◆ **What you will do**
Read through the entries below and copy each line where "Bartscher" turns up.

Extracted page text data
%%

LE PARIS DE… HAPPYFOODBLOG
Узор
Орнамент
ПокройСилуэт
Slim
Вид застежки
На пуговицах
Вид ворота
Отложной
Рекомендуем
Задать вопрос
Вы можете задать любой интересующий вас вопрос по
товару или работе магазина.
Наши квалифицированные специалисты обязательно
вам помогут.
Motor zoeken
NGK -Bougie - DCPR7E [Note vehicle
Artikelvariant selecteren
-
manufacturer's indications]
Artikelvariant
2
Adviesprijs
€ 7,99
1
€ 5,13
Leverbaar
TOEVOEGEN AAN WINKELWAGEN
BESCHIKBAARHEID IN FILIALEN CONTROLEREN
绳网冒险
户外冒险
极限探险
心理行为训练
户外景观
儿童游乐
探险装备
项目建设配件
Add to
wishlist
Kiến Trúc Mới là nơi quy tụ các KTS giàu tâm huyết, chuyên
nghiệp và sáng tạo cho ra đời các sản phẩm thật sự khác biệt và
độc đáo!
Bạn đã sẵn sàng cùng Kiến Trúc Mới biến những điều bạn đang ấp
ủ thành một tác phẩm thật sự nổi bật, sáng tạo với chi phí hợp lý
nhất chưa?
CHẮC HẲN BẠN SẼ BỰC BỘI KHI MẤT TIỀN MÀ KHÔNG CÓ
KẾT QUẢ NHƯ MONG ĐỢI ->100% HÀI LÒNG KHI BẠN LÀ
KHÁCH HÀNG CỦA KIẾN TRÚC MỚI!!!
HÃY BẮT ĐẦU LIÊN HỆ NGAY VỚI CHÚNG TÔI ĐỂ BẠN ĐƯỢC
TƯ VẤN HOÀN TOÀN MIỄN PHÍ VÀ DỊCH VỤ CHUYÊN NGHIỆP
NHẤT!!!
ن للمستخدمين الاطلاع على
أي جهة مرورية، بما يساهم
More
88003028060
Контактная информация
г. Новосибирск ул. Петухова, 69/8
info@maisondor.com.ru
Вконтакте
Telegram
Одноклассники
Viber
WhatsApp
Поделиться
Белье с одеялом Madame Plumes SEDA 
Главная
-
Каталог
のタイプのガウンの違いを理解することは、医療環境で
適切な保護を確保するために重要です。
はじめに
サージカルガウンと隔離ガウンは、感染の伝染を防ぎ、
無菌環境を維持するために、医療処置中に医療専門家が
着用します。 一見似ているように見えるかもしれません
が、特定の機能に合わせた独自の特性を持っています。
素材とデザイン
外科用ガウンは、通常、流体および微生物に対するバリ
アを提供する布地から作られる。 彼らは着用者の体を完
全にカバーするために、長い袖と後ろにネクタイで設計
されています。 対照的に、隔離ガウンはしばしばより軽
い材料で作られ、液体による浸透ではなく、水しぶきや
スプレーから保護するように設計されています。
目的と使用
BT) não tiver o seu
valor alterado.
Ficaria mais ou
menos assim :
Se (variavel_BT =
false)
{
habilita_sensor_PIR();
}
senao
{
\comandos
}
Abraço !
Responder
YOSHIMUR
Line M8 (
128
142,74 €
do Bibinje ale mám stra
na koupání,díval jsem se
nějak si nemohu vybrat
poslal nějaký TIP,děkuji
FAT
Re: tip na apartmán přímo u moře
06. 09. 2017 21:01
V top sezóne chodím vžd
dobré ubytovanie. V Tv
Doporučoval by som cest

%%
%%

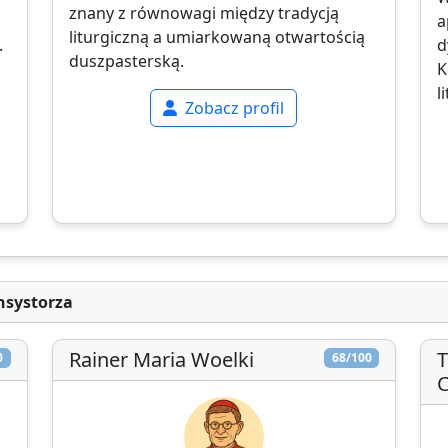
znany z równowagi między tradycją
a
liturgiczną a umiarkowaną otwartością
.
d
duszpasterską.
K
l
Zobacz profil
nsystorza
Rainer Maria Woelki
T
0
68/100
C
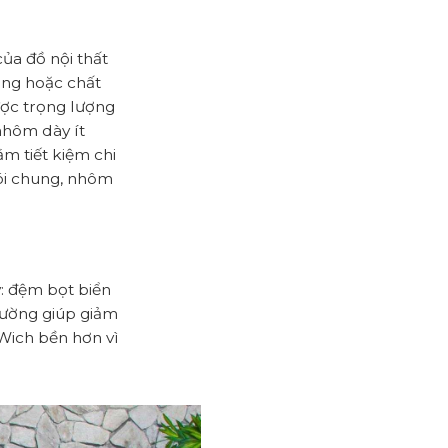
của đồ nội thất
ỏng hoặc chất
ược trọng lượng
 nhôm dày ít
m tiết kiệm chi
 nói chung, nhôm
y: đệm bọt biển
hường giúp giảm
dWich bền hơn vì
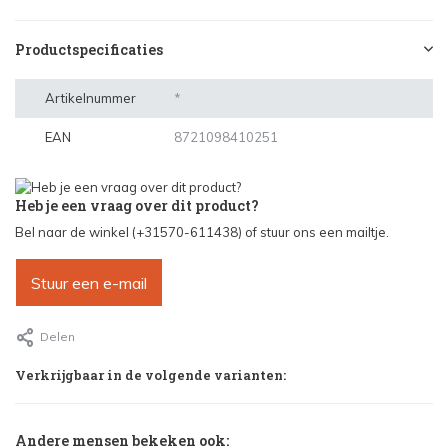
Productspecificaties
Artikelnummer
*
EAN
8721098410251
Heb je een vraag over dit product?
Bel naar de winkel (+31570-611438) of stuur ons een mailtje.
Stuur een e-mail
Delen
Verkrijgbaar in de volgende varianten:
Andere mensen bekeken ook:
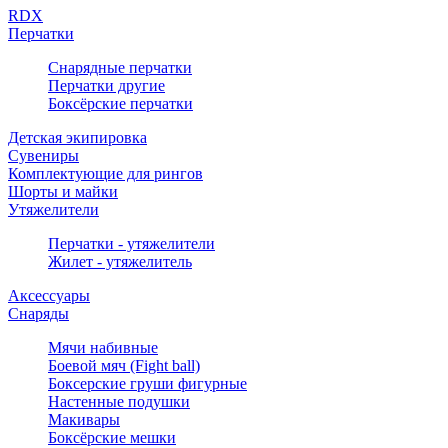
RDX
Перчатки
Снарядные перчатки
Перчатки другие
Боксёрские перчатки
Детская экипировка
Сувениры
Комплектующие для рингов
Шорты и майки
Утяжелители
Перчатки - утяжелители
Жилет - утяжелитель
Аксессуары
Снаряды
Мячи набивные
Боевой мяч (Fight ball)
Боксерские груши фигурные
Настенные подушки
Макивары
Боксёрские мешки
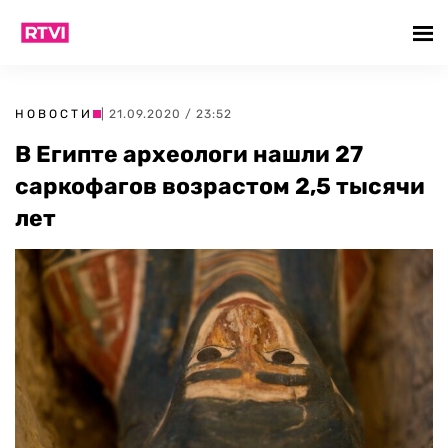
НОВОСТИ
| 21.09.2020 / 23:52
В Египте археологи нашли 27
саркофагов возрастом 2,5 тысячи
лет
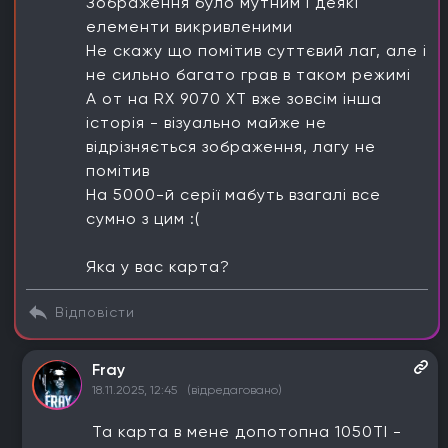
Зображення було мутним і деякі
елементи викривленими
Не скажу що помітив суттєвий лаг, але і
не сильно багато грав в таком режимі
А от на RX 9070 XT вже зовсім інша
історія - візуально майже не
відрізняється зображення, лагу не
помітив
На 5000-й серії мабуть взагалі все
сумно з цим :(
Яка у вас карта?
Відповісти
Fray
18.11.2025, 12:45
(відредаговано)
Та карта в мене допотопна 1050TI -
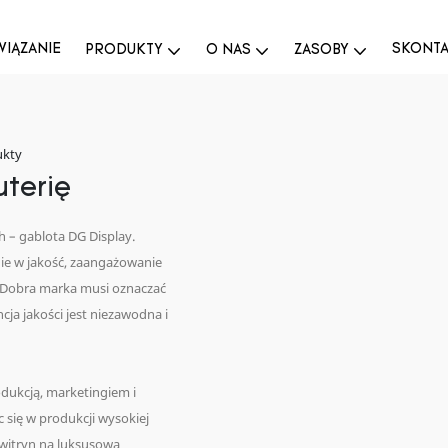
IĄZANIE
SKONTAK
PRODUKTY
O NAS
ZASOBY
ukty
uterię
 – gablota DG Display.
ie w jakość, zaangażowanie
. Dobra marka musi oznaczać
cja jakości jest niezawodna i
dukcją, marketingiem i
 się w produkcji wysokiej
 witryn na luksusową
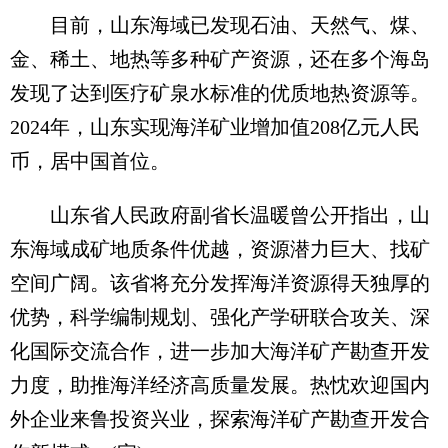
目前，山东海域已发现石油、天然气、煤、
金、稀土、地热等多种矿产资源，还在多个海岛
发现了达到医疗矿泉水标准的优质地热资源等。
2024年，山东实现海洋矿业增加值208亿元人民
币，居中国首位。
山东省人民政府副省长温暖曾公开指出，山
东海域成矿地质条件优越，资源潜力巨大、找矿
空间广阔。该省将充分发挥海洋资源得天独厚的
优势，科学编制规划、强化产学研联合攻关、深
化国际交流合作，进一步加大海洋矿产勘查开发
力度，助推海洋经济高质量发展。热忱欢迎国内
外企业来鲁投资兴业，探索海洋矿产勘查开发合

%%
%%

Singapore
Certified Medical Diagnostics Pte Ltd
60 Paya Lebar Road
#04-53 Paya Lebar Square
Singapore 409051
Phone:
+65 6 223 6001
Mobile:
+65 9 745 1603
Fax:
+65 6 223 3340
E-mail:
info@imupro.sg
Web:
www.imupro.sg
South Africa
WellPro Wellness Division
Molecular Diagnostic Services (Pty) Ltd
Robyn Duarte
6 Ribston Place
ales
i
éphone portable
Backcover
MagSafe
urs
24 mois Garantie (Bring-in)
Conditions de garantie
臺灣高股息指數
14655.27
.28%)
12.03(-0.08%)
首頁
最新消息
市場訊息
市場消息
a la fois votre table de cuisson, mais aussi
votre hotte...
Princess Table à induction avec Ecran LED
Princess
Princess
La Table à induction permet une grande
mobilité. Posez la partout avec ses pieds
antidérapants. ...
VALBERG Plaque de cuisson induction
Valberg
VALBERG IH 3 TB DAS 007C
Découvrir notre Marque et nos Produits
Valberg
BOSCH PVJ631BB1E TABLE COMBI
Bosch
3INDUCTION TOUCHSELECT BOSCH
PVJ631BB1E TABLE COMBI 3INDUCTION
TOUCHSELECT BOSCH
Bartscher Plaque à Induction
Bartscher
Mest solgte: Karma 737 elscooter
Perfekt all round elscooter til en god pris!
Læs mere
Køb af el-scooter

%%

◆ **Response to the exercise**
Bartscher Plaque à Induction
Bartscher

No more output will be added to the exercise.